The greater transmission success of PAV isolates in the greenhouse did not translate to a higher incidence of PAV in the field experiment. It is likely that the onset of mature plant resistance arrested disease spread and prevented the development of asymmetry in the distribution of PAV and PAS (Lindblad & Sigvald, 2004). The predominant agricultural practice in New York state is to sow grain crops in the fall and let them overwinter as seedlings. As a result, aphid migrants leaving summer crops have an opportunity to initiate and enlarge disease foci while plants are still very young.
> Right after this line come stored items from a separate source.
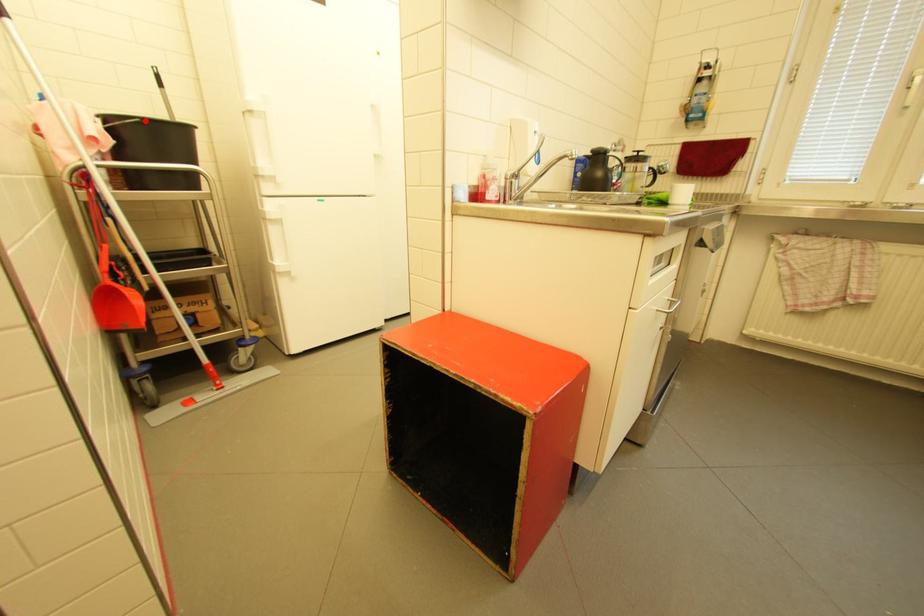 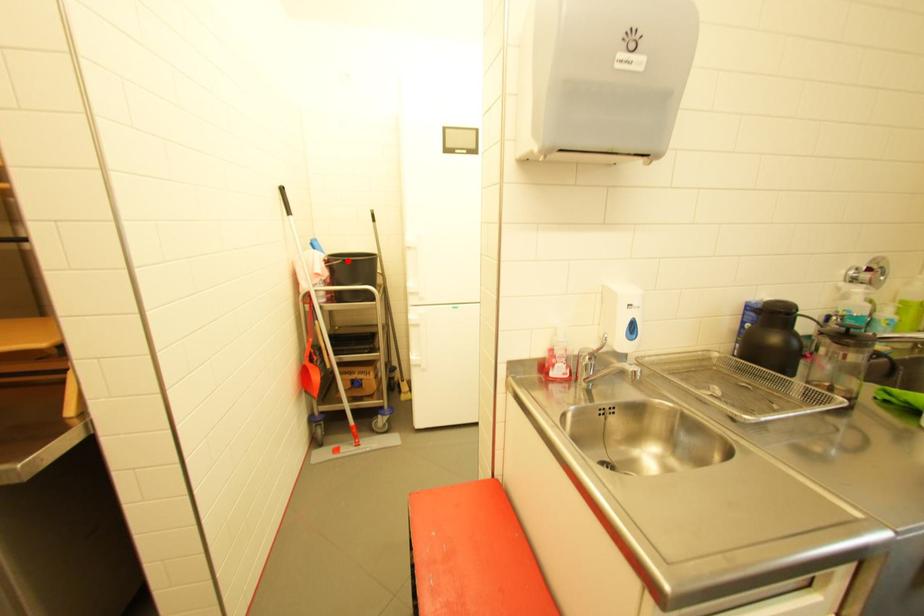 I am providing you with two images of the same scene from different viewpoints. A red point is marked on the first image and another point is marked on the second image. Are the points marked in image1 and image2 representing the same 3D position?

Yes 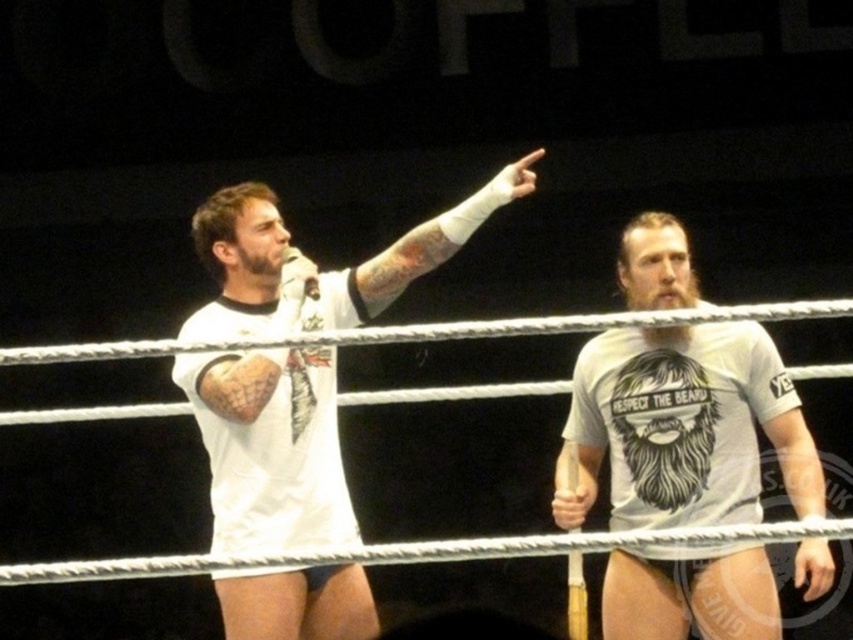 Who is taller, white matte t-shirt at center or white matte t-shirt at upper left?

With more height is white matte t-shirt at upper left.

Who is more forward, (817, 467) or (306, 480)?

Positioned in front is point (817, 467).

Where is `white matte t-shirt at center`? The width and height of the screenshot is (853, 640). white matte t-shirt at center is located at coordinates (683, 428). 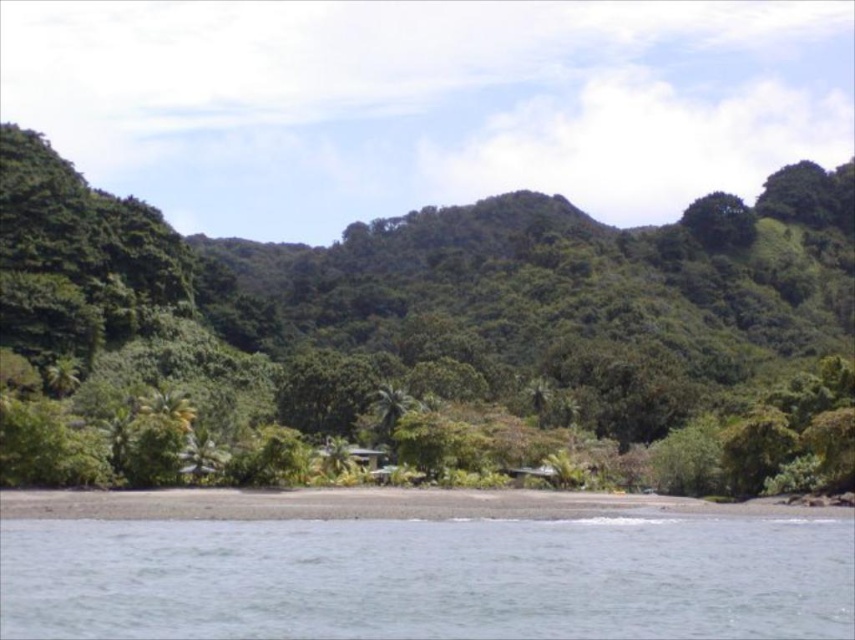 Can you confirm if clear water at lower left is wider than green leafy tree at upper right?

Indeed, clear water at lower left has a greater width compared to green leafy tree at upper right.

Between clear water at lower left and green leafy tree at upper right, which one is positioned higher?

green leafy tree at upper right is above.

Where is `clear water at lower left`? clear water at lower left is located at coordinates (428, 577).

In the scene shown: Can you confirm if green leafy tree at center is positioned above clear water at lower left?

Correct, green leafy tree at center is located above clear water at lower left.

The image size is (855, 640). Find the location of `green leafy tree at center`. green leafy tree at center is located at coordinates tap(422, 332).

Between green leafy tree at center and green leafy tree at upper right, which one appears on the left side from the viewer's perspective?

From the viewer's perspective, green leafy tree at center appears more on the left side.

Does green leafy tree at center have a lesser width compared to green leafy tree at upper right?

In fact, green leafy tree at center might be wider than green leafy tree at upper right.

Locate an element on the screen. The image size is (855, 640). green leafy tree at center is located at coordinates (422, 332). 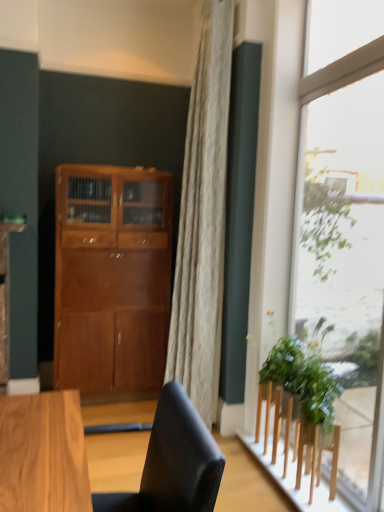 Question: Considering the positions of green leafy plant at right and matte black chair at lower center in the image, is green leafy plant at right bigger or smaller than matte black chair at lower center?

Choices:
 (A) small
 (B) big

Answer: (A)

Question: From a real-world perspective, relative to matte black chair at lower center, is green leafy plant at right vertically above or below?

Choices:
 (A) below
 (B) above

Answer: (A)

Question: Estimate the real-world distances between objects in this image. Which object is farther from the matte black chair at lower center?

Choices:
 (A) wooden stool at lower right
 (B) green leafy plant at right
 (C) matte wood cabinet at center
 (D) transparent glass window at right

Answer: (D)

Question: Which object is positioned closest to the green leafy plant at right?

Choices:
 (A) matte wood cabinet at center
 (B) transparent glass window at right
 (C) wooden stool at lower right
 (D) matte black chair at lower center

Answer: (C) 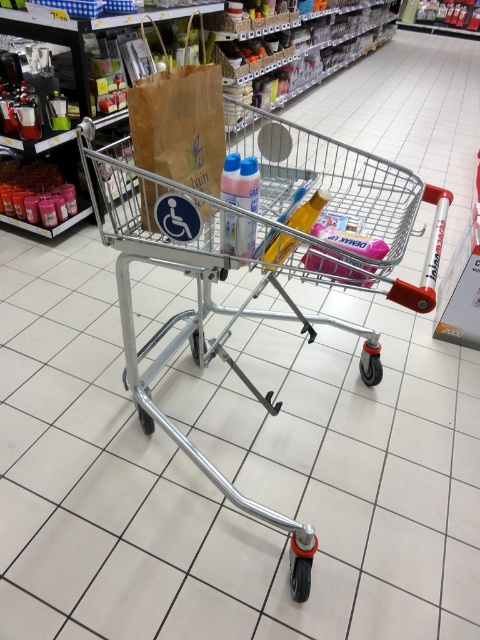 Question: Which object appears closest to the camera in this image?

Choices:
 (A) brown paper bag at center
 (B) silver metallic trolley at center

Answer: (B)

Question: Which object is farther from the camera taking this photo?

Choices:
 (A) brown paper bag at center
 (B) silver metallic trolley at center

Answer: (A)

Question: Can you confirm if silver metallic trolley at center is bigger than brown paper bag at center?

Choices:
 (A) yes
 (B) no

Answer: (A)

Question: Does silver metallic trolley at center appear over brown paper bag at center?

Choices:
 (A) no
 (B) yes

Answer: (B)

Question: Is silver metallic trolley at center wider than brown paper bag at center?

Choices:
 (A) no
 (B) yes

Answer: (B) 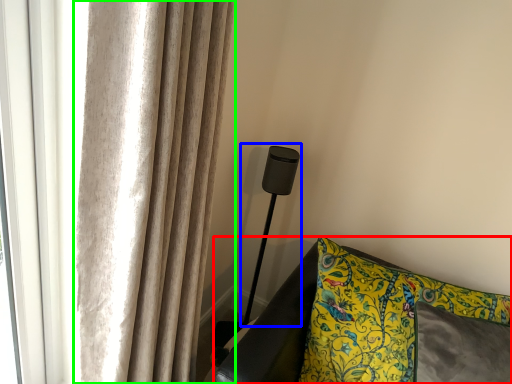 Question: Which object is positioned farthest from furniture (highlighted by a red box)? Select from table lamp (highlighted by a blue box) and curtain (highlighted by a green box).

Choices:
 (A) table lamp
 (B) curtain

Answer: (B) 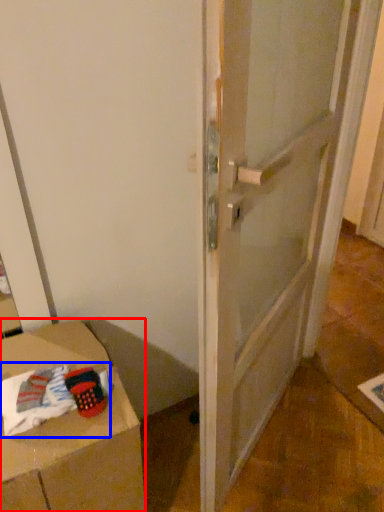 Question: Which object appears farthest to the camera in this image, furniture (highlighted by a red box) or laundry (highlighted by a blue box)?

Choices:
 (A) furniture
 (B) laundry

Answer: (B)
In greenhouse Expt. 1, PAS transmission success significantly increased when eight aphids instead of two were used to carry out inoculations. This implies that the effects of vector selection and within-host dynamics on virus population structure will be dependent on the number of vectors present. It is possible that a high aphid density in field plots homogenized any potential differences in the spread of PAV and PAS.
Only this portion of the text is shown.